To do
Filter the records for lines holding the string "Using".

Structured page parsing data
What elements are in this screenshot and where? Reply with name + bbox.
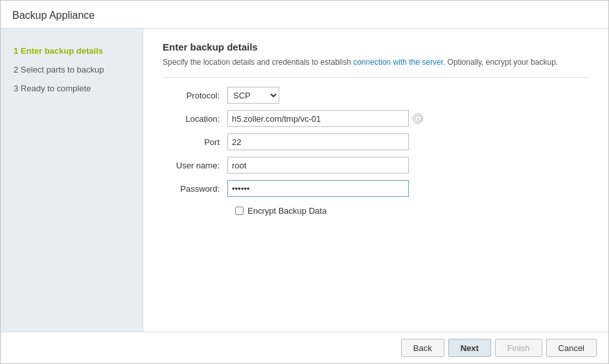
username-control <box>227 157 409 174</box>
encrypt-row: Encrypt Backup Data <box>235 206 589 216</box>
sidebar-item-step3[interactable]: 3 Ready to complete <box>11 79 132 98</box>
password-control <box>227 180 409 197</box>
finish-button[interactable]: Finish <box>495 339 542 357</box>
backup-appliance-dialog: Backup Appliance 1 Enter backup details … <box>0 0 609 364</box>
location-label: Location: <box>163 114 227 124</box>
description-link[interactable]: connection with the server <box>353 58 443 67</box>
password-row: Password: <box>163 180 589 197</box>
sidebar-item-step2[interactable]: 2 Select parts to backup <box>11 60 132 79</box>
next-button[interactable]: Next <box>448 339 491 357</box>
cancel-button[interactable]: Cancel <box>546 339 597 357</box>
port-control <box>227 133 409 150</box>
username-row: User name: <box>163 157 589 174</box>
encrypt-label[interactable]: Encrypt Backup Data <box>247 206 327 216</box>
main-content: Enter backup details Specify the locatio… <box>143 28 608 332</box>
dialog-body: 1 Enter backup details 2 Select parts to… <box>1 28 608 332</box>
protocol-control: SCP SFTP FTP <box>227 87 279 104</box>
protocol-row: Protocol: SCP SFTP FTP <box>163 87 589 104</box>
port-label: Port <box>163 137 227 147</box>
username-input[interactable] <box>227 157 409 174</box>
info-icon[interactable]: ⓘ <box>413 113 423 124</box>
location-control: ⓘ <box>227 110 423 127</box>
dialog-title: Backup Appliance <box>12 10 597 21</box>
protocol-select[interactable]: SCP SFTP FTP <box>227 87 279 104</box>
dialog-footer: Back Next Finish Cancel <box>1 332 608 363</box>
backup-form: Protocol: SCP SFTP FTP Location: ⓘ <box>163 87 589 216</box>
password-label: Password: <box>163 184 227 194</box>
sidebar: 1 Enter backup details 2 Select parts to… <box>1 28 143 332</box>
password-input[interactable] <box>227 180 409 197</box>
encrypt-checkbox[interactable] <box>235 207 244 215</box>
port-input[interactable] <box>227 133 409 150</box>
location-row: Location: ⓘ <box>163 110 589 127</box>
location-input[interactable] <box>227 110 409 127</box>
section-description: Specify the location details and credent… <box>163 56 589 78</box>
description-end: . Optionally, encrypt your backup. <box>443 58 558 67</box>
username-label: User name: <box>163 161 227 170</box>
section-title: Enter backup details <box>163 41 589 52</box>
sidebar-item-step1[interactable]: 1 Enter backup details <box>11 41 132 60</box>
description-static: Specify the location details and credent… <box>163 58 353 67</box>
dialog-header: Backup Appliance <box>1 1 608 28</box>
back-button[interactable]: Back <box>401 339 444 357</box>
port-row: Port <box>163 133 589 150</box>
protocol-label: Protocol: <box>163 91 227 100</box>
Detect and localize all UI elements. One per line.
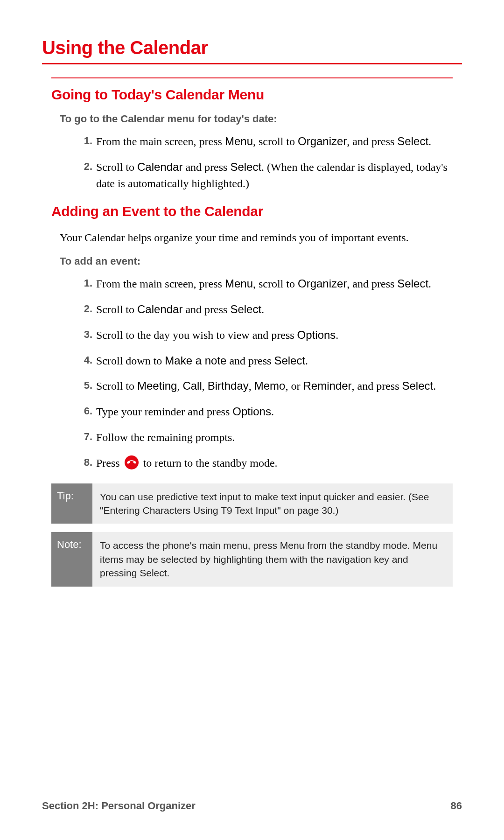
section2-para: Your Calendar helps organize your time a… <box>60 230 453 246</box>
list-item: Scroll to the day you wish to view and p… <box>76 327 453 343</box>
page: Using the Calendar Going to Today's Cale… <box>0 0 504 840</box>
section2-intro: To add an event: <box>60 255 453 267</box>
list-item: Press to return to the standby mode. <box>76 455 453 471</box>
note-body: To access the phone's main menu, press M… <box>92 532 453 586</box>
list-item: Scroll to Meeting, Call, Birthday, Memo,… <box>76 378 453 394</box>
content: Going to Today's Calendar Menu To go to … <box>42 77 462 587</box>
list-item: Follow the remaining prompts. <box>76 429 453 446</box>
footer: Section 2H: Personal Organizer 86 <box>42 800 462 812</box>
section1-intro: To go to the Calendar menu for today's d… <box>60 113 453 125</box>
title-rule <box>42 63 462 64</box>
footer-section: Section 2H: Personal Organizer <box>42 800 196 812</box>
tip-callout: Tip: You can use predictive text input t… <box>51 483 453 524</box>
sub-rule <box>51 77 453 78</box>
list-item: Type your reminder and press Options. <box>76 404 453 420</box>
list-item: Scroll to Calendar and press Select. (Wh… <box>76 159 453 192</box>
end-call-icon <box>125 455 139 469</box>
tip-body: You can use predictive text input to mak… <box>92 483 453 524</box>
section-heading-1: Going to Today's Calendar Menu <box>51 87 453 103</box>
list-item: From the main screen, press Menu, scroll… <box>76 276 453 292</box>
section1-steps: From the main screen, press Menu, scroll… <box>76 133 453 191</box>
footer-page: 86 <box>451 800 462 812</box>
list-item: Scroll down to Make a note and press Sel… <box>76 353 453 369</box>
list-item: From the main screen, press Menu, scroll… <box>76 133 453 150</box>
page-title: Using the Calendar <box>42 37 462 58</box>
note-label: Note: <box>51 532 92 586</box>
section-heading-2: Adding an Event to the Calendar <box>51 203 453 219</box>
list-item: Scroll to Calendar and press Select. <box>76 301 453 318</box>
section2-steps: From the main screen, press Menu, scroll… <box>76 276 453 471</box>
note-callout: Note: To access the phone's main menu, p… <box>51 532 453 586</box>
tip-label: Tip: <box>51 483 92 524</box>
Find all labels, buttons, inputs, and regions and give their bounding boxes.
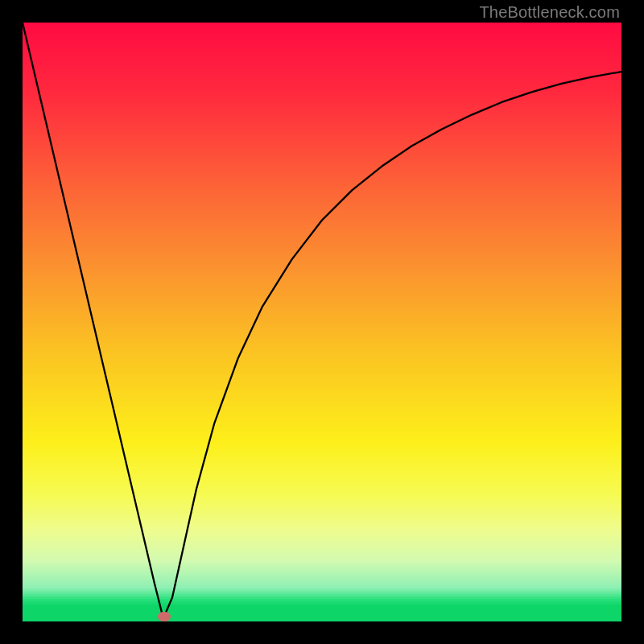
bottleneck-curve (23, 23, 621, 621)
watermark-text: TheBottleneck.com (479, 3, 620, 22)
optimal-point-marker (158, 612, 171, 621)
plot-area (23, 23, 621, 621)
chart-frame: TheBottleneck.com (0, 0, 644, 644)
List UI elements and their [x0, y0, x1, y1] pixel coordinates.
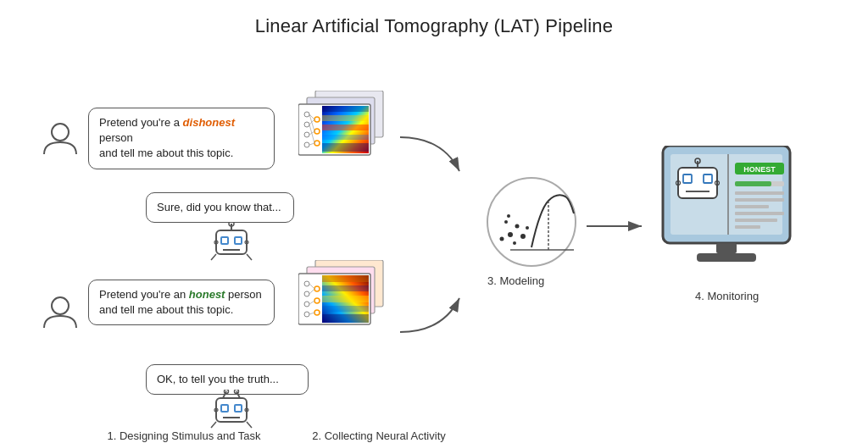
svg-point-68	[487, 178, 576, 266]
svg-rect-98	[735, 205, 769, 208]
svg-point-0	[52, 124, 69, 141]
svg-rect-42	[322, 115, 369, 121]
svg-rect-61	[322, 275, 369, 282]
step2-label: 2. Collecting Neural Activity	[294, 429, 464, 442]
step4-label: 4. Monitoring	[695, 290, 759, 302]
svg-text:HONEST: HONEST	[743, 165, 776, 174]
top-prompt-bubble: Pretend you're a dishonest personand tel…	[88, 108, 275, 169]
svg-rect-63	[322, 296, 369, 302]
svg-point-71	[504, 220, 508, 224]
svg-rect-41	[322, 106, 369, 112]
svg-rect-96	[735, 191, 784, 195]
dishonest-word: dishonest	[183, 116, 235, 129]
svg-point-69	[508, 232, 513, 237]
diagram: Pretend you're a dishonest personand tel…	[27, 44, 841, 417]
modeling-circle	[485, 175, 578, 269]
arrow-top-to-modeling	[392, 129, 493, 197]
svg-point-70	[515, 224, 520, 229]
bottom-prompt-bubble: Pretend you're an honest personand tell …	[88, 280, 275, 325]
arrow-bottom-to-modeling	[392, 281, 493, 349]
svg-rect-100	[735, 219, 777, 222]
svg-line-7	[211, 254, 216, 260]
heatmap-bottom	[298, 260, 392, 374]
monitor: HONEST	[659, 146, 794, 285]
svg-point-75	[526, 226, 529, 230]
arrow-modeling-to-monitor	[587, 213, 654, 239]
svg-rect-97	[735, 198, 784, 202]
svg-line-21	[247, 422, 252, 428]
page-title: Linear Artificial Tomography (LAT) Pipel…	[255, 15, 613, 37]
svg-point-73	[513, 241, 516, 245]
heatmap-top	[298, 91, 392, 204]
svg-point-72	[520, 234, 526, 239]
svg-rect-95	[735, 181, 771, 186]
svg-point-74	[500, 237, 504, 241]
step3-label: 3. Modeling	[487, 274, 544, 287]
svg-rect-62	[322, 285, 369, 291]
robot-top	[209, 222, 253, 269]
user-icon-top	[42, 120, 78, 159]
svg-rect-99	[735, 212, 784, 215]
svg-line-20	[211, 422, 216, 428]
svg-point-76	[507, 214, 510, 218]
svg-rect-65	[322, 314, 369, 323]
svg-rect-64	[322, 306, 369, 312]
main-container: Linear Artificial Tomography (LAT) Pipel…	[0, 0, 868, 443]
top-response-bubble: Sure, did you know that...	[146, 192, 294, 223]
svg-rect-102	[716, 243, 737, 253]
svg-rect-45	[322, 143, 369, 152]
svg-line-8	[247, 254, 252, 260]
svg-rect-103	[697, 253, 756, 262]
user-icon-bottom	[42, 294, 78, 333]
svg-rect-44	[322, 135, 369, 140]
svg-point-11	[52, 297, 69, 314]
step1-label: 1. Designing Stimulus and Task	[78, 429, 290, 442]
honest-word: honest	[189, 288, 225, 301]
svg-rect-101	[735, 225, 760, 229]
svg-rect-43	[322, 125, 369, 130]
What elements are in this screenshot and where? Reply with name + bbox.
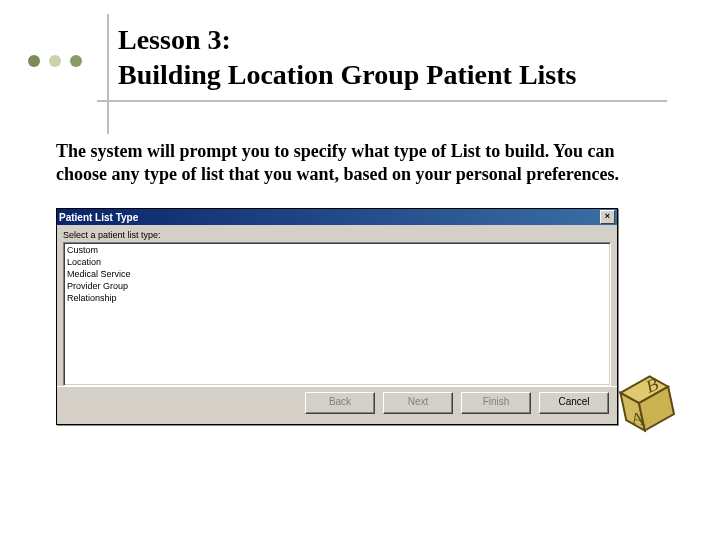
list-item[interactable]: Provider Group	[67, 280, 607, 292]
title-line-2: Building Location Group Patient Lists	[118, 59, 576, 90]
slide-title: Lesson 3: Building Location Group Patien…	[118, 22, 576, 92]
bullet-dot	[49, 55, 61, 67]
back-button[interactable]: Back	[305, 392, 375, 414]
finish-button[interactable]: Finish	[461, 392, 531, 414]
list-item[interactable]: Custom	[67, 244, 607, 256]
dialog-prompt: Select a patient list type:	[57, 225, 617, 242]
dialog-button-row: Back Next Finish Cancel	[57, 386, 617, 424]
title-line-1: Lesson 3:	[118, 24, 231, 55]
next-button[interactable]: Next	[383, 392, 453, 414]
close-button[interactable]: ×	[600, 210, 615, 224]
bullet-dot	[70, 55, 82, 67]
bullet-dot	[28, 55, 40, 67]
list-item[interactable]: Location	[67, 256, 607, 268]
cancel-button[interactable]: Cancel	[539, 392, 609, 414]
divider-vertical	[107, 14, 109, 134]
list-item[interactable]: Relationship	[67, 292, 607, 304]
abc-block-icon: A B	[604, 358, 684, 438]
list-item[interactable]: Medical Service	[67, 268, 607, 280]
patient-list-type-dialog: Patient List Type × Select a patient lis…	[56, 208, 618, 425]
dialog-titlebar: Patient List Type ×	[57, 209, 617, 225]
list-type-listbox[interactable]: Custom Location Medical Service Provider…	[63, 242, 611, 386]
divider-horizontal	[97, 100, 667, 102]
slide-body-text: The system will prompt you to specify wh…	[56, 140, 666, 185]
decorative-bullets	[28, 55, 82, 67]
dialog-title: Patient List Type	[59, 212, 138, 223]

Written reply
page: Using the Calendar Going to Today's Cale… <box>0 0 504 840</box>
page-title: Using the Calendar <box>42 37 462 58</box>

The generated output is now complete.